Andrea Bordoni says:
5 ottobre 2012 a 14:55 (UTC 2 )
Non sono d’accordo con quello che dici sull’ambiguità delle sentenze della Corte di Costiuzione. La situazione è molto meno controversa di quanto ci vogliono far credere.
E comunque la giustizia e l’ugualità sono una cosa precisa. Un “buon compromesso” è comunque un compromesso.
Matteo Marino says:
5 ottobre 2012 a 15:03 (UTC 2 )
Caro bluangel,
grazie dei tuoi commenti.
Nei link qui sotto puoi trovare risposte argomentate alle tue obiezioni (dal perché è giusto che il matrimonio civile sia l’obiettivo delle rivendicazioni lgbt ed è preferibile ai vari PACS, alle discussioni sulla Costituzione – e, per inciso, non c’è nessuna equiparazione in quest articolo tra scienza e scienza giuridica: il paragone è solo sugli atteggiamenti di chi racconta, in buona o cattiva fede, bufale, sulle adozioni o sulla Costituzione .
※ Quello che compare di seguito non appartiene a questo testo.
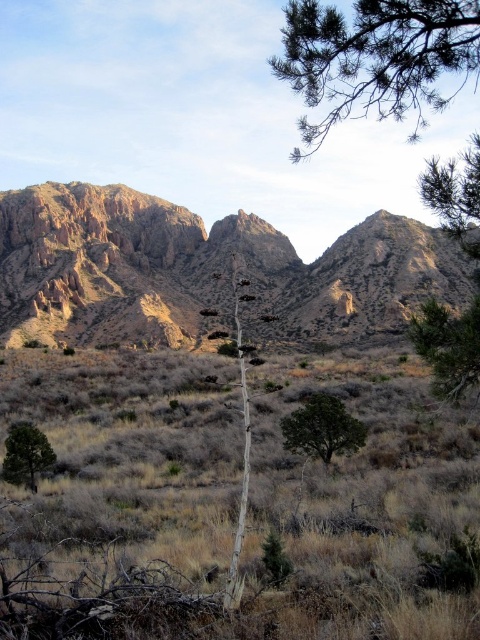 The image size is (480, 640). What do you see at coordinates (235, 506) in the screenshot?
I see `dry grass at center` at bounding box center [235, 506].

Does dry grass at center lie behind green leafy tree at center?

No, it is not.

Is point (48, 529) positioned after point (352, 429)?

No.

This screenshot has height=640, width=480. I want to click on dry grass at center, so click(235, 506).

In order to click on dry grass at center in this screenshot , I will do `click(235, 506)`.

Is dry grass at center smaller than green needle-like branches at upper right?

Indeed, dry grass at center has a smaller size compared to green needle-like branches at upper right.

Does point (136, 406) lie behind point (363, 42)?

Yes, point (136, 406) is farther from viewer.

At what (x,y) coordinates should I click in order to perform the action: click on dry grass at center. Please return your answer as a coordinate pair (x, y). Looking at the image, I should click on (235, 506).

Between dry grass at center and white bark tree at center, which one appears on the left side from the viewer's perspective?

white bark tree at center

Between point (215, 477) and point (244, 445), which one is positioned in front?

Positioned in front is point (215, 477).

Locate an element on the screen. The image size is (480, 640). dry grass at center is located at coordinates (235, 506). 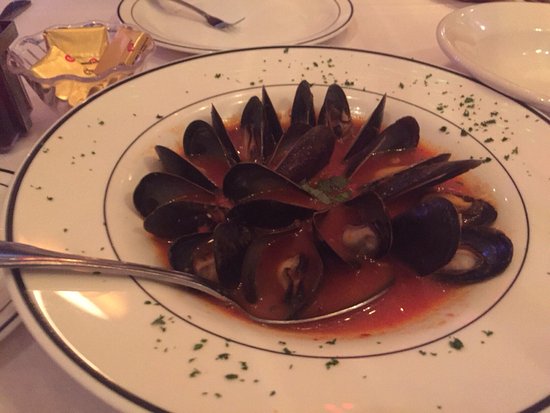 Find the location of `table cloth`. table cloth is located at coordinates (395, 22). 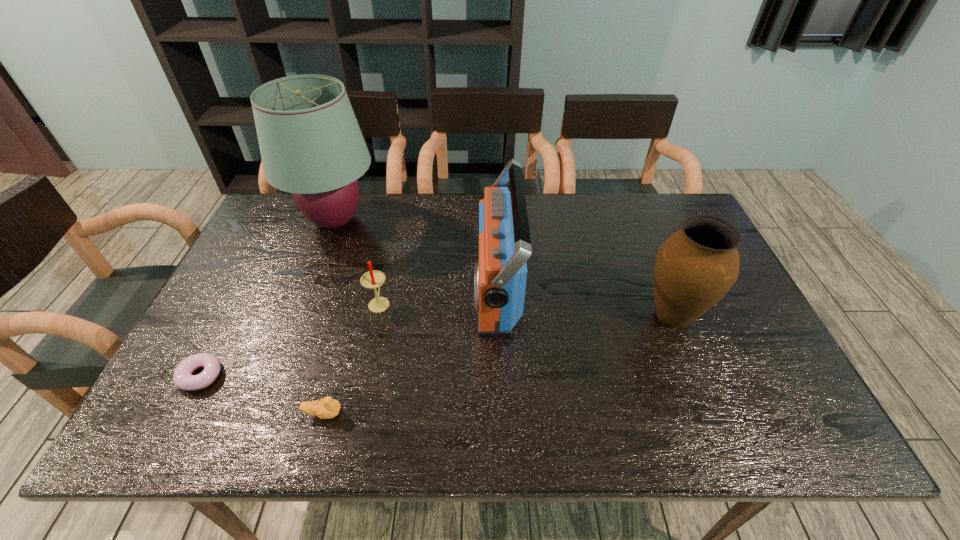 Locate an element on the screen. free location located on the front-facing side of the radio receiver is located at coordinates (401, 289).

Image resolution: width=960 pixels, height=540 pixels. In order to click on free space located 0.060m on the front-facing side of the radio receiver in this screenshot , I will do `click(452, 289)`.

Find the location of a particular element. The width and height of the screenshot is (960, 540). free space located 0.270m on the back of the rightmost object is located at coordinates (638, 230).

This screenshot has width=960, height=540. I want to click on free space located 0.180m on the back of the candle, so click(x=391, y=248).

I want to click on vacant space situated 0.280m on the face of the nearest object, so click(x=472, y=414).

Find the location of a particular element. This screenshot has width=960, height=540. free space located 0.060m on the right of the doughnut is located at coordinates (249, 376).

The height and width of the screenshot is (540, 960). Identify the location of object that is at the far edge. (311, 145).

Find the location of a particular element. object at the near edge is located at coordinates (326, 408).

Identify the location of lampshade that is positioned at the left edge. (311, 145).

In order to click on doughnut that is at the left edge in this screenshot , I will do `click(183, 379)`. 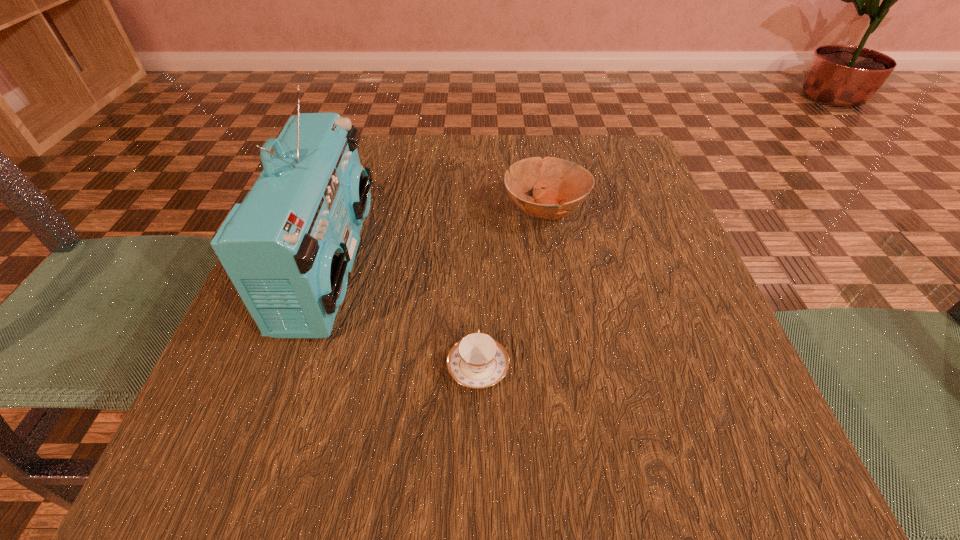 This screenshot has height=540, width=960. I want to click on the leftmost object, so click(288, 247).

You are a GUI agent. You are given a task and a screenshot of the screen. Output one action in this format:
    pyautogui.click(x=<x>, y=<y>)
    Task: Click on the tallest object
    
    Given the screenshot: What is the action you would take?
    pyautogui.click(x=288, y=247)

At what (x,y) coordinates should I click in order to perform the action: click on bowl. Please return your answer as a coordinate pair (x, y). The width and height of the screenshot is (960, 540). Looking at the image, I should click on (567, 184).

The height and width of the screenshot is (540, 960). Find the location of `the second tallest object`. the second tallest object is located at coordinates (567, 184).

Image resolution: width=960 pixels, height=540 pixels. Identify the location of teacup. (477, 361).

The height and width of the screenshot is (540, 960). Identify the location of the second object from right to left. (477, 361).

Locate an element on the screen. free location located on the front-facing side of the radio receiver is located at coordinates (506, 265).

The width and height of the screenshot is (960, 540). I want to click on vacant point located on the front of the rightmost object, so click(553, 259).

You are a GUI agent. You are given a task and a screenshot of the screen. Output one action in this format:
    pyautogui.click(x=<x>, y=<y>)
    Task: Click on the vacant area situated 0.210m on the side with the handle of the second object from left to right
    This screenshot has height=540, width=960.
    Given the screenshot: What is the action you would take?
    pyautogui.click(x=478, y=247)

Identify the location of free space located 0.130m on the side with the handle of the second object from left to right. This screenshot has width=960, height=540. (478, 279). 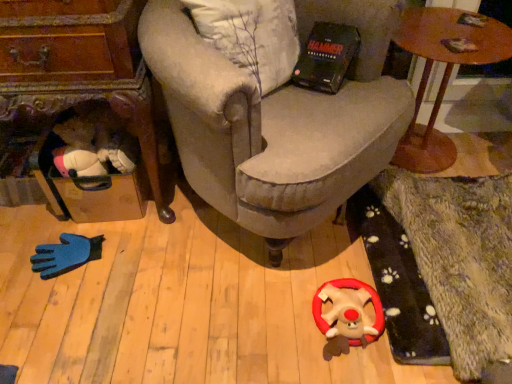 This screenshot has width=512, height=384. Identify the location of free space in front of velvet beige armchair at center. (227, 319). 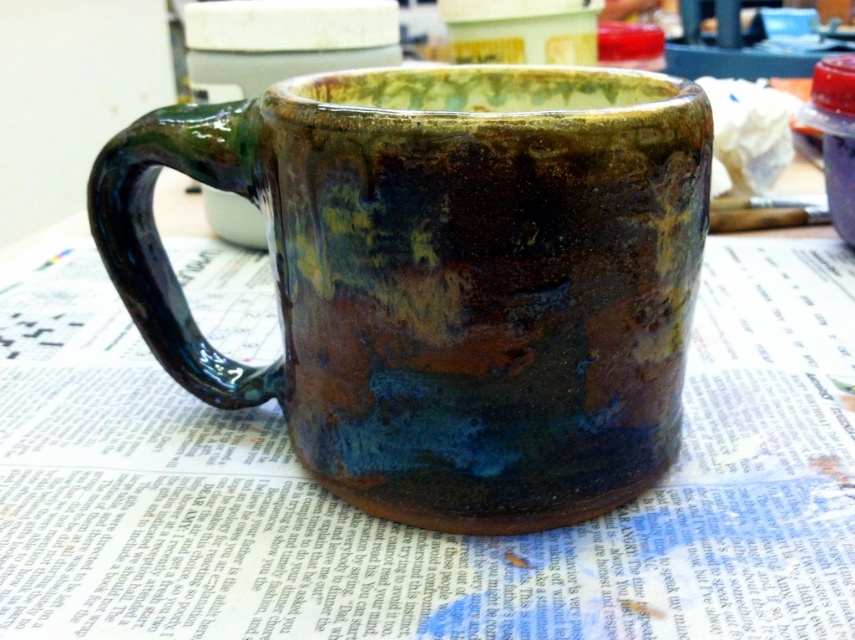 You are trying to fit a matte ceramic mug at center and a rustic ceramic mug at center into a drawer that can only accommodate one of them. Based on their widths, which one is more likely to fit?

The rustic ceramic mug at center is more likely to fit in the drawer since it might be narrower than the matte ceramic mug at center.

You are a barista preparing a customer order. You have two mugs available in front of you, the matte ceramic mug at center and the rustic ceramic mug at center. The customer wants the largest mug available. Which one should you choose?

The matte ceramic mug at center has a larger size compared to the rustic ceramic mug at center, so you should choose the matte ceramic mug at center.

In the scene shown: You are arranging items on a table and need to place both the matte ceramic mug at center and the rustic ceramic mug at center. According to their positions in the image, which mug should you place first if you want to follow the left to right arrangement?

The rustic ceramic mug at center should be placed first because it is on the left side of the matte ceramic mug at center, following a left to right arrangement.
1) http://www.vogliosposaretizianoferro.it/matrimoni-gay-for-dummies-tutte-le-risposte-a-tutte-le-obiezioni-i-parte/
2) http://www.vogliosposaretizianoferro.it/matrimoni-gay-for-dummies-tutte-le-risposte-a-tutte-le-obiezioni-ii-parte/
bluangel says:
6 ottobre 2012 a 16:11 (UTC 2 )
vi ringrazio del link, erano cose che sapevo già e confermano che c’è una gran confusione in merito e che mentre le scienze naturali sono scienze esatte quelle giuridiche non lo sono affatto! come da voi riportato la Cassazione nel 2012 ha affermato che le coppie omosessuali hanno diritto ad un trattamento omogeneo al matrimonio e dice che la diversità dei sessi non è più un presupposto indispensabile…però avete omesso che nel 2011 la Corte Costituzionale affermava il contrario: http://www.giornalettismo.com/archives/108429/no-alle-nozze-gay-la-corte-costituzionale-chiude-la-partita/
si affermava che le coppie omosessuali “non possono essere ritenute omogenee al matrimonio” cosi come formulato nell’art 29 della Costituzione! Si invitava comunque il legislatore a parificare i diritti civili. quindi chi ha ragione la Cassazione o la Corte Costituzionale??? ancora l’ultima parola non c’è…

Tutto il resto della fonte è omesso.